DATA UNDER STUDY:
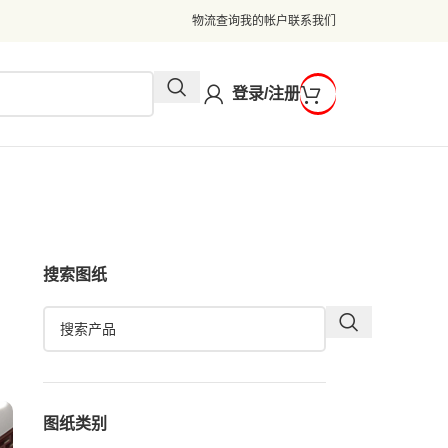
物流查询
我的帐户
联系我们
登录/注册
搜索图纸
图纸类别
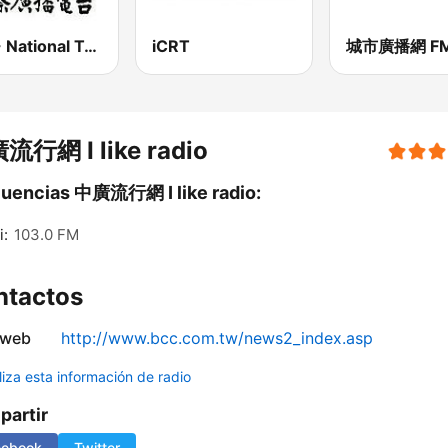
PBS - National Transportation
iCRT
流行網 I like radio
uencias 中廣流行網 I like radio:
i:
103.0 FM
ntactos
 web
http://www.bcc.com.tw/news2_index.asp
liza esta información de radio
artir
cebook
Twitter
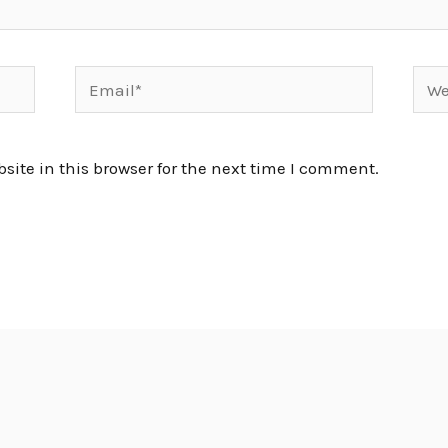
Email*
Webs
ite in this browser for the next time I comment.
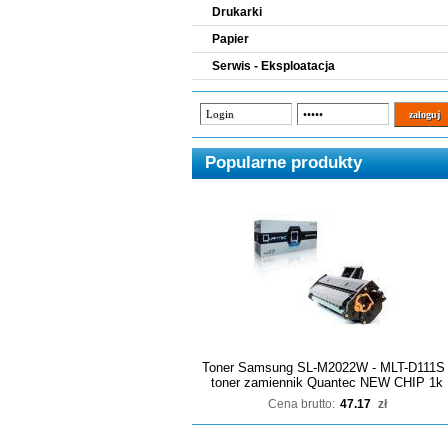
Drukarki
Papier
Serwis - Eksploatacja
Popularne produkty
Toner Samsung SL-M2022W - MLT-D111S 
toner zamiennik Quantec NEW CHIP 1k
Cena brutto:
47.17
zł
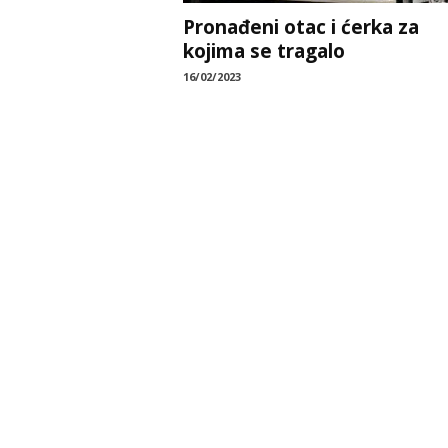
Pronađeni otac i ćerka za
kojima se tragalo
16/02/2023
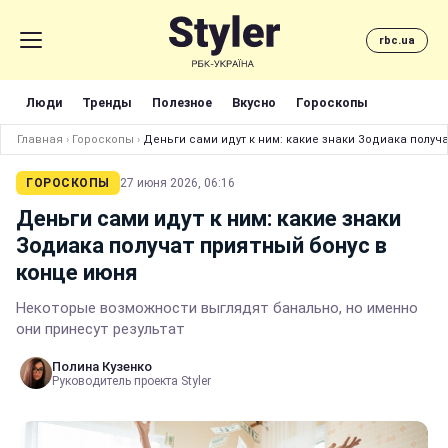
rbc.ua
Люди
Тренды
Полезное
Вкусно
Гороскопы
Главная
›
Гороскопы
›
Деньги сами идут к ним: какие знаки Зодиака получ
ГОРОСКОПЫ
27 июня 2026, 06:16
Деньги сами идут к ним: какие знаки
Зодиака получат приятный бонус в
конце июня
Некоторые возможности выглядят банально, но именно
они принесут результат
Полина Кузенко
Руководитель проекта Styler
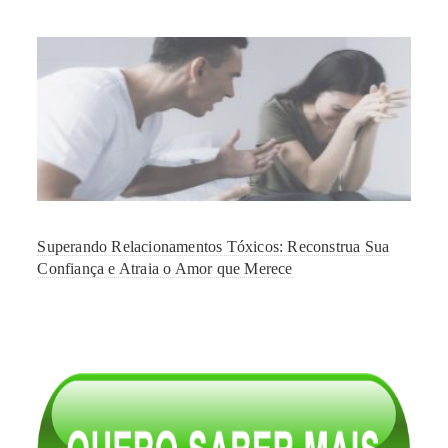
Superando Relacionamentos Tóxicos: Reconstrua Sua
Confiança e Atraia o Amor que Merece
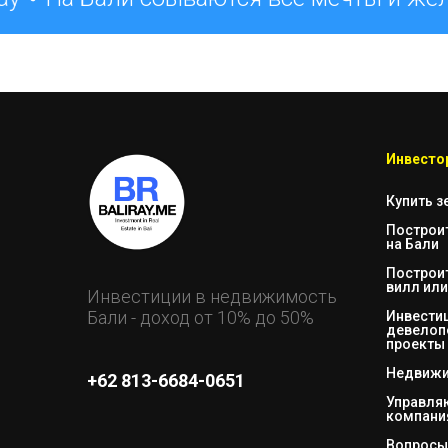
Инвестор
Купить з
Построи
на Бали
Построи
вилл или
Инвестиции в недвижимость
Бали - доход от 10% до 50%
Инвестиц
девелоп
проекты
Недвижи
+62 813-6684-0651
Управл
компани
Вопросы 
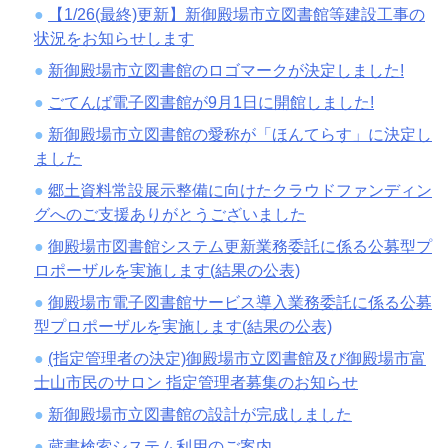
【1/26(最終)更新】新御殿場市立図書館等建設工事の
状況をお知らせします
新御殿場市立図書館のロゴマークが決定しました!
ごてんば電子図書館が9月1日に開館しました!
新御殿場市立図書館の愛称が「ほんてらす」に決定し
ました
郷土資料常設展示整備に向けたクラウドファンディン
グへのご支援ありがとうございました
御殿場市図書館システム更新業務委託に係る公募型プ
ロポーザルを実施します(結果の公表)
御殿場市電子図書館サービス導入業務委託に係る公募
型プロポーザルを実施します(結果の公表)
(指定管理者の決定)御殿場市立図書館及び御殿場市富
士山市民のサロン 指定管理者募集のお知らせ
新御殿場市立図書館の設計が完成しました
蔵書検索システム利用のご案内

INSTRUCTIONS FOR THE TASK: An exact, image-free transcription of all the records above is needed.

RESPONSE:
物流查询
我的帐户
联系我们
登录/注册
搜索图纸
图纸类别
PBS - National Transportation
iCRT
流行網 I like radio
uencias 中廣流行網 I like radio:
i:
103.0 FM
ntactos
 web
http://www.bcc.com.tw/news2_index.asp
liza esta información de radio
artir
cebook
Twitter
Email*
Webs
ite in this browser for the next time I comment.
Drukarki
Papier
Serwis - Eksploatacja
Popularne produkty
Toner Samsung SL-M2022W - MLT-D111S 
toner zamiennik Quantec NEW CHIP 1k
Cena brutto:
47.17
zł
Pronađeni otac i ćerka za
kojima se tragalo
16/02/2023
rbc.ua
Люди
Тренды
Полезное
Вкусно
Гороскопы
Главная
›
Гороскопы
›
Деньги сами идут к ним: какие знаки Зодиака получ
ГОРОСКОПЫ
27 июня 2026, 06:16
Деньги сами идут к ним: какие знаки
Зодиака получат приятный бонус в
конце июня
Некоторые возможности выглядят банально, но именно
они принесут результат
Полина Кузенко
Руководитель проекта Styler
Superando Relacionamentos Tóxicos: Reconstrua Sua
Confiança e Atraia o Amor que Merece
Инвестор
Купить з
Построи
на Бали
Построи
вилл или
Инвестиции в недвижимость
Бали - доход от 10% до 50%
Инвестиц
девелоп
проекты
Недвижи
+62 813-6684-0651
Управл
компани
Вопросы 
【1/26(最終)更新】新御殿場市立図書館等建設工事の
状況をお知らせします
新御殿場市立図書館のロゴマークが決定しました!
ごてんば電子図書館が9月1日に開館しました!
新御殿場市立図書館の愛称が「ほんてらす」に決定し
ました
郷土資料常設展示整備に向けたクラウドファンディン
グへのご支援ありがとうございました
御殿場市図書館システム更新業務委託に係る公募型プ
ロポーザルを実施します(結果の公表)
御殿場市電子図書館サービス導入業務委託に係る公募
型プロポーザルを実施します(結果の公表)
(指定管理者の決定)御殿場市立図書館及び御殿場市富
士山市民のサロン 指定管理者募集のお知らせ
新御殿場市立図書館の設計が完成しました
蔵書検索システム利用のご案内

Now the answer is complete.